Hard copy: Your comments must be submitted (postmarked or sent) by August 1, 2005.
Facsimile and electronic transmission: Your comments must be sent by August 1, 2005.
You may submit comments, identified by OSHA Docket No. H-016, by any of the following methods:
Federal eRulemaking Portal: http://www.regulations.gov. Follow the instructions below for submitting comments.
Agency Web Site: http://ecomments.osha.gov. Follow the instructions on the OSHA Web page for submitting comments.
Fax: If your comments, including any attachments, are 10 pages or fewer, you may fax them to the OSHA Docket Office at (202) 693-1648.
Mail, express delivery, hand delivery and courier service: You must submit three copies of your comments and attachments to the OSHA Docket Office, Docket H-016, Room N-2625, U.S. Department of Labor, 200 Constitution Avenue, NW., Washington, DC 20210; telephone (202) 693-2350 (OSHA's TTY number is (877) 889-5627). OSHA Docket Office and Department of Labor hours of operations are 8:15 a.m. to 4:45 p.m., ET.
Instructions: All submissions received must include the Agency name and docket number (H-016).
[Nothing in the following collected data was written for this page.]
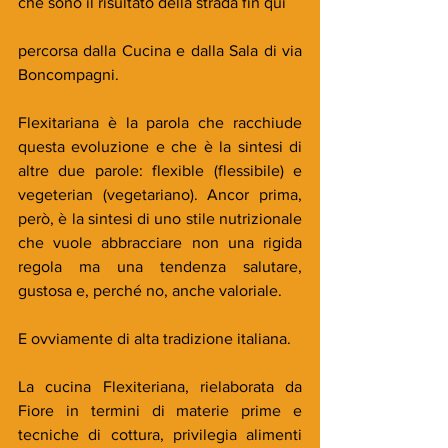
che sono il risultato della strada fin qui
percorsa dalla Cucina e dalla Sala di via 
Boncompagni.
Flexitariana è la parola che racchiude 
questa evoluzione e che è la sintesi di 
altre due parole: flexible (flessibile) e 
vegeterian (vegetariano). Ancor prima, 
però, è la sintesi di uno stile nutrizionale 
che vuole abbracciare non una rigida 
regola ma una tendenza salutare, 
gustosa e, perché no, anche valoriale.
E ovviamente di alta tradizione italiana.
La cucina Flexiteriana, rielaborata da 
Fiore in termini di materie prime e 
tecniche di cottura, privilegia alimenti 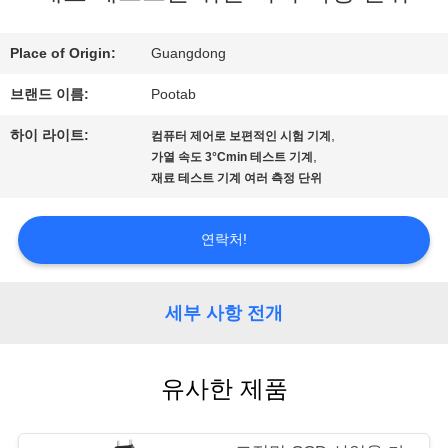
전
시
Place of Origin:
Guangdong
회
브랜드 이름:
Pootab
하이 라이트:
,
컴퓨터 제어로 보편적인 시험 기계
,
가열 속도 3°Cmin 테스트 기계
우
재료 테스트 기계 여러 측정 단위
리
연락처!
에
대
세부 사항 전개
하
여
유사한 제품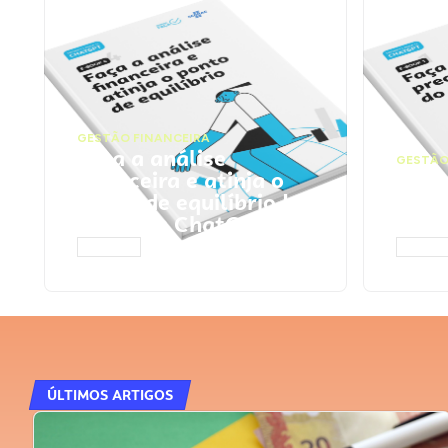
GESTÃO FINANCEIRA
Faça a análise
GESTÃO
financeira e atinja o
Faça
ponto de equilíbrio |
seu 
Prompts ChatGPT
Cha
ACESSAR
ACESS
ÚLTIMOS ARTIGOS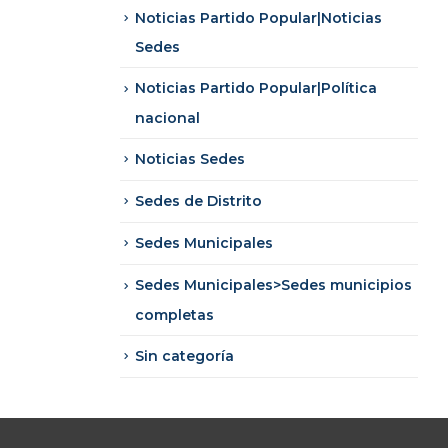
Noticias Partido Popular|Noticias
Sedes
Noticias Partido Popular|Política
nacional
Noticias Sedes
Sedes de Distrito
Sedes Municipales
Sedes Municipales>Sedes municipios
completas
Sin categoría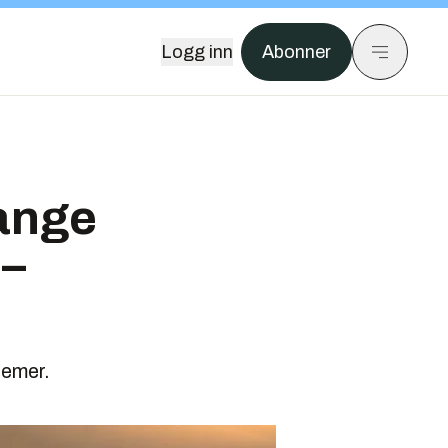
Logg inn
Abonner
mange
 –
temer.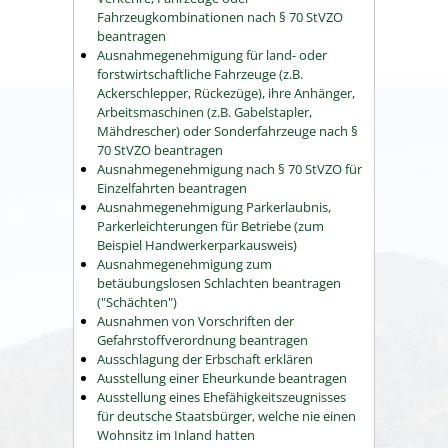
Fahrzeugkombinationen nach § 70 StVZO
beantragen
Ausnahmegenehmigung für land- oder
forstwirtschaftliche Fahrzeuge (z.B.
Ackerschlepper, Rückezüge), ihre Anhänger,
Arbeitsmaschinen (z.B. Gabelstapler,
Mähdrescher) oder Sonderfahrzeuge nach §
70 StVZO beantragen
Ausnahmegenehmigung nach § 70 StVZO für
Einzelfahrten beantragen
Ausnahmegenehmigung Parkerlaubnis,
Parkerleichterungen für Betriebe (zum
Beispiel Handwerkerparkausweis)
Ausnahmegenehmigung zum
betäubungslosen Schlachten beantragen
("Schächten")
Ausnahmen von Vorschriften der
Gefahrstoffverordnung beantragen
Ausschlagung der Erbschaft erklären
Ausstellung einer Eheurkunde beantragen
Ausstellung eines Ehefähigkeitszeugnisses
für deutsche Staatsbürger, welche nie einen
Wohnsitz im Inland hatten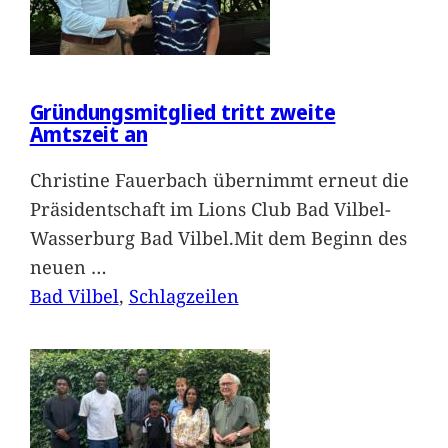
Gründungsmitglied tritt zweite
Amtszeit an
Christine Fauerbach übernimmt erneut die
Präsidentschaft im Lions Club Bad Vilbel-
Wasserburg Bad Vilbel.Mit dem Beginn des
neuen
…
Bad Vilbel
, 
Schlagzeilen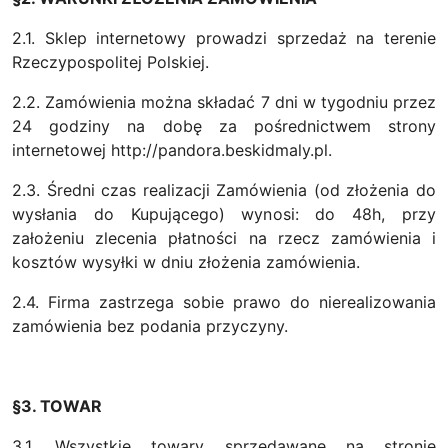
2.1. Sklep internetowy prowadzi sprzedaż na terenie
Rzeczypospolitej Polskiej.
2.2. Zamówienia można składać 7 dni w tygodniu przez
24 godziny na dobę za pośrednictwem strony
internetowej http://pandora.beskidmaly.pl.
2.3. Średni czas realizacji Zamówienia (od złożenia do
wysłania do Kupującego) wynosi: do 48h, przy
założeniu zlecenia płatności na rzecz zamówienia i
kosztów wysyłki w dniu złożenia zamówienia.
2.4. Firma zastrzega sobie prawo do nierealizowania
zamówienia bez podania przyczyny.
§3. TOWAR
3.1. Wszystkie towary sprzedawane na stronie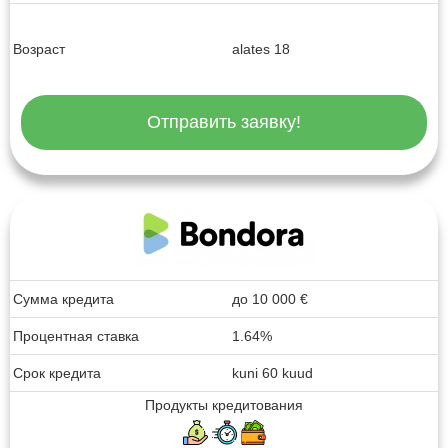
Возраст
alates 18
Отправить заявку!
Сумма кредита
до
10 000
€
Процентная ставка
1.64%
Срок кредита
kuni 60 kuud
Продукты кредитования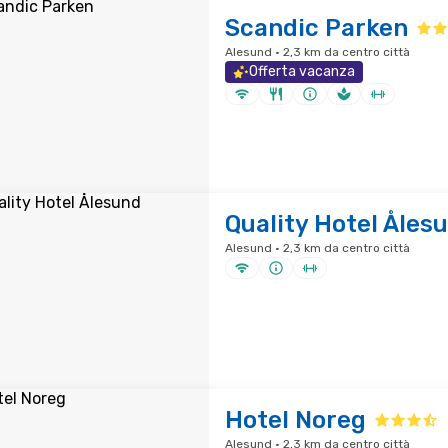
Scandic Parken
Alesund · 2,3 km da centro città
Offerta vacanza
Quality Hotel Åles
Alesund · 2,3 km da centro città
Hotel Noreg
Alesund · 2,3 km da centro città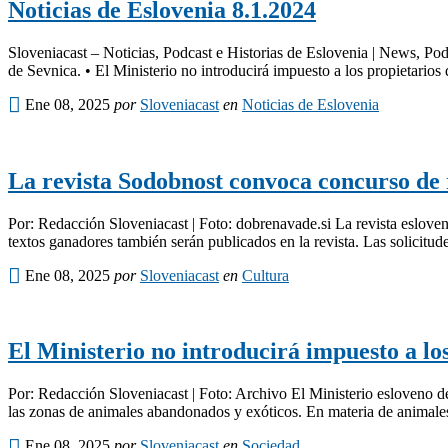
Noticias de Eslovenia 8.1.2024
Sloveniacast – Noticias, Podcast e Historias de Eslovenia | News, Pod
de Sevnica. • El Ministerio no introducirá impuesto a los propietarios 
Ene 08, 2025
por
Sloveniacast
en
Noticias de Eslovenia
La revista Sodobnost convoca concurso de 
Por: Redacción Sloveniacast | Foto: dobrenavade.si La revista eslov
textos ganadores también serán publicados en la revista. Las solicitude
Ene 08, 2025
por
Sloveniacast
en
Cultura
El Ministerio no introducirá impuesto a lo
Por: Redacción Sloveniacast | Foto: Archivo El Ministerio esloveno d
las zonas de animales abandonados y exóticos. En materia de animale
Ene 08, 2025
por
Sloveniacast
en
Sociedad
All comments received will be posted without change on OSHA's Web page at http://www.osha.gov, including any personal information provided. For detailed instructions on submitting comments, see the “Public Participation” heading of the SUPPLEMENTARY INFORMATION section of this document.
Docket: For access to the docket to read comments or background documents received, go to OSHA's Web page. Comments and submissions are also available for inspection and copying at the OSHA Docket Office at the address above.
General and technical information: Dorothy Dougherty, Acting Director, OSHA Directorate of Standards and Guidance, Room N-3718, U.S. Department of Labor, 200 Constitution Avenue, NW., Washington, DC 20210; telephone: (202) 693-1950.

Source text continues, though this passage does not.